- [Instructions for the task]:
From the data below, give the number of lines holding the word "chevron", with nothing else added.

- [The input]:
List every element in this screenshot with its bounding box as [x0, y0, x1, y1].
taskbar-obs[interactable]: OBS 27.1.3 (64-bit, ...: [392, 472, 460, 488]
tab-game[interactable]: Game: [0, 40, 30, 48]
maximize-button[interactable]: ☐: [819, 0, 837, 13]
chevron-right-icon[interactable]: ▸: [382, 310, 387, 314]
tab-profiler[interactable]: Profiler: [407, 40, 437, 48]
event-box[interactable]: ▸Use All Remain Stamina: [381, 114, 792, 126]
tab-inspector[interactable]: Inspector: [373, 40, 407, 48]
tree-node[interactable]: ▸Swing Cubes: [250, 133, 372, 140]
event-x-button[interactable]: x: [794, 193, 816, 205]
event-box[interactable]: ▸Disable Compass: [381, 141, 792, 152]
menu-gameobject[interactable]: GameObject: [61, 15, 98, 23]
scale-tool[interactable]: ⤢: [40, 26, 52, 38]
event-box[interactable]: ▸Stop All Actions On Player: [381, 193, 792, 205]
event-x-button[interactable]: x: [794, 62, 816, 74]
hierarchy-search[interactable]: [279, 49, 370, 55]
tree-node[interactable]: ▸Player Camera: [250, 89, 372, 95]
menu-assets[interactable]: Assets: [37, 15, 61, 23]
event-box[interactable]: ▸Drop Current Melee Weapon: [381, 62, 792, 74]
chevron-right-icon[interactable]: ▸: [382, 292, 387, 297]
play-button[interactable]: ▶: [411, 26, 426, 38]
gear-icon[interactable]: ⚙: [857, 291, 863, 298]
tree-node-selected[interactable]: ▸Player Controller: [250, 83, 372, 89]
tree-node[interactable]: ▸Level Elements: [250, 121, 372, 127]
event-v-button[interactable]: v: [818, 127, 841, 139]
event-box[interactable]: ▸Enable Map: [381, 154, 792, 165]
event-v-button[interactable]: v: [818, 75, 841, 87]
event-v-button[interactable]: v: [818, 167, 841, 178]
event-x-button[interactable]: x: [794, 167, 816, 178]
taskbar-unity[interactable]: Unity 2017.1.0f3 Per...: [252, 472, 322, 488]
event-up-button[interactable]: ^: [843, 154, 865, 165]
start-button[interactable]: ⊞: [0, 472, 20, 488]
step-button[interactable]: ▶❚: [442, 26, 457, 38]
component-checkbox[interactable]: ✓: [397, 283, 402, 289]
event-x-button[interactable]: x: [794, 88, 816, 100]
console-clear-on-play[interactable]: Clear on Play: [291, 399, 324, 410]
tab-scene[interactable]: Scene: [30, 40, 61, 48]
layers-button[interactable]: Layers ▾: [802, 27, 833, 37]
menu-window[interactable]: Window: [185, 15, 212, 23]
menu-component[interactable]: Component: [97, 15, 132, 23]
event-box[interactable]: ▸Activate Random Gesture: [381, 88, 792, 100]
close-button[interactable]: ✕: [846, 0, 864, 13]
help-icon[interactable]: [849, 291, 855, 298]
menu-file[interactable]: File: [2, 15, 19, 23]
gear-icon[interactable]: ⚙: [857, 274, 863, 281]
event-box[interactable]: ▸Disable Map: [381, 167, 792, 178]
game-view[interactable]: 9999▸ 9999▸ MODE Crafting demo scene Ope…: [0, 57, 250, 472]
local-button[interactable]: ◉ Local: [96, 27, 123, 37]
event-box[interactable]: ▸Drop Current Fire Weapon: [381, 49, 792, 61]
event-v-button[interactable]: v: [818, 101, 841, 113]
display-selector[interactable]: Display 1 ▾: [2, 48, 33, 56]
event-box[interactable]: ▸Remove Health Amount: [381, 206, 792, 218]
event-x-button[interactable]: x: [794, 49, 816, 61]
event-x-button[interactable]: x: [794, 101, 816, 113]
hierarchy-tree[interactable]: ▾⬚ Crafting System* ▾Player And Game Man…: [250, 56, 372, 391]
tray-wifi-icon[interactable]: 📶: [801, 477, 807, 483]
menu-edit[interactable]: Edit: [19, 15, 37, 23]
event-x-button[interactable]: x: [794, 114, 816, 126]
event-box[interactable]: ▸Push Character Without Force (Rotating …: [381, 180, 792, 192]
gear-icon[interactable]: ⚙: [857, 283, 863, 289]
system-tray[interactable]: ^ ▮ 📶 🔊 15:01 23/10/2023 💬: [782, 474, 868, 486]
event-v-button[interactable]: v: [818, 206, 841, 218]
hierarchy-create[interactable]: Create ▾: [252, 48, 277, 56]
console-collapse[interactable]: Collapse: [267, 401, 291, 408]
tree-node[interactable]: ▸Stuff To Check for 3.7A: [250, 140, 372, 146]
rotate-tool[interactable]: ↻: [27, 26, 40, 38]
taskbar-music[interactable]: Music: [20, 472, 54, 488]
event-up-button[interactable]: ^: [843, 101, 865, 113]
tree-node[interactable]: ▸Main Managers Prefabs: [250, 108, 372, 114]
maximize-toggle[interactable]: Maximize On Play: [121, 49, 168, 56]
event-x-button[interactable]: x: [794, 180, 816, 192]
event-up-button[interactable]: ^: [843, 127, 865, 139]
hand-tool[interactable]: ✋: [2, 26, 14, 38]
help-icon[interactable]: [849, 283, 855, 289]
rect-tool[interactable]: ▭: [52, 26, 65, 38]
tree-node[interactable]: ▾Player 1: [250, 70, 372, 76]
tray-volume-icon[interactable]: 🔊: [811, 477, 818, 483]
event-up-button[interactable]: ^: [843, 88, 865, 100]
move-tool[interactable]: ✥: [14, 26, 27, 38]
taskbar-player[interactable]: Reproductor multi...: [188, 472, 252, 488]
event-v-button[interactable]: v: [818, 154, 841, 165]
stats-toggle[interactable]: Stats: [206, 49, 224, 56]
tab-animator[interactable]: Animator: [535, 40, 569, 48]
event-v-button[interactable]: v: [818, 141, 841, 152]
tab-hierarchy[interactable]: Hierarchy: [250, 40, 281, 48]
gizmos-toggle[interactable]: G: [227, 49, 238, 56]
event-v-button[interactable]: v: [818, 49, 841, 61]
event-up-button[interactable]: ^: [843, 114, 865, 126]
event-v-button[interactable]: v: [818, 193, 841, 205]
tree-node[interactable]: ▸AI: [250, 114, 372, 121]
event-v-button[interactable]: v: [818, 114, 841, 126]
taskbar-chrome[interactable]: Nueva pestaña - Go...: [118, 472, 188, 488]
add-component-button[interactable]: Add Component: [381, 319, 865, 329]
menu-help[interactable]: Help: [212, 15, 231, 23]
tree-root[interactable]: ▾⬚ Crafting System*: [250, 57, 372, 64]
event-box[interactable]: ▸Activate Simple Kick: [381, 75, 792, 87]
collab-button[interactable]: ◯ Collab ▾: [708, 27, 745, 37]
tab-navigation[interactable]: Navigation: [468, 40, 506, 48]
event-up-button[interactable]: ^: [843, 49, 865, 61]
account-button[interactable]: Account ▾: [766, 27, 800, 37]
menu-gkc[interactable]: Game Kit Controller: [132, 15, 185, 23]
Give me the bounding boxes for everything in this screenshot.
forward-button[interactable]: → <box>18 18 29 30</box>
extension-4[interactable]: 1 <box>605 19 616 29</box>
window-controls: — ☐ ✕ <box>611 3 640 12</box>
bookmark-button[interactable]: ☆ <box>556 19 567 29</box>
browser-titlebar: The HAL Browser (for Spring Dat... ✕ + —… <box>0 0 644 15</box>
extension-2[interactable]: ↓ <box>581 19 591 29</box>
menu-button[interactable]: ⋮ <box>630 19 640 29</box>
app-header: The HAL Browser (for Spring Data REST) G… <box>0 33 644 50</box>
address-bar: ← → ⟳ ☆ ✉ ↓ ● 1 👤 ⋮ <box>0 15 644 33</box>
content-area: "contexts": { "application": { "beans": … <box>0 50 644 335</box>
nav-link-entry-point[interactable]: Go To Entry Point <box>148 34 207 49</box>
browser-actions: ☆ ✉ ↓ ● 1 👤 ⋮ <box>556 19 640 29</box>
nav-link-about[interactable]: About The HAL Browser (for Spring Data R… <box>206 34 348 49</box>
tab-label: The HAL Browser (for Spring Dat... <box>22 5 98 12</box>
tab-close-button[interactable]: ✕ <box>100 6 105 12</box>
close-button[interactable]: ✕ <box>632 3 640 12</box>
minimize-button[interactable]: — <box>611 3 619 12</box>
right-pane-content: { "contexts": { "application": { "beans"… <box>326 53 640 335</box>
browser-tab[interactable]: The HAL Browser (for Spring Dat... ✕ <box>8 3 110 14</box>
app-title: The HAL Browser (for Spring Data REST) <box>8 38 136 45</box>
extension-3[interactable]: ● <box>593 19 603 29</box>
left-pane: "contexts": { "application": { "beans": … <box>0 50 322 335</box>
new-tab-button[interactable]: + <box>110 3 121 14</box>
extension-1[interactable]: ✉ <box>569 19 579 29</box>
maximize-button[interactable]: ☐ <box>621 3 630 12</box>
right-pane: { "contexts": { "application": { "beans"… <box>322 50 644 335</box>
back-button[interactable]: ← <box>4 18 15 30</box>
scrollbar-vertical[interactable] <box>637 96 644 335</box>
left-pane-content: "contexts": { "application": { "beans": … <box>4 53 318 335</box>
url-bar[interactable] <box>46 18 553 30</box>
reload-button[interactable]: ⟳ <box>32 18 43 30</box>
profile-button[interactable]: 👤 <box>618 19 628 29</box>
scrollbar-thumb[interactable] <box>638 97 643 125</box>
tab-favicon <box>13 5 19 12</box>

- [Problem solution]:
2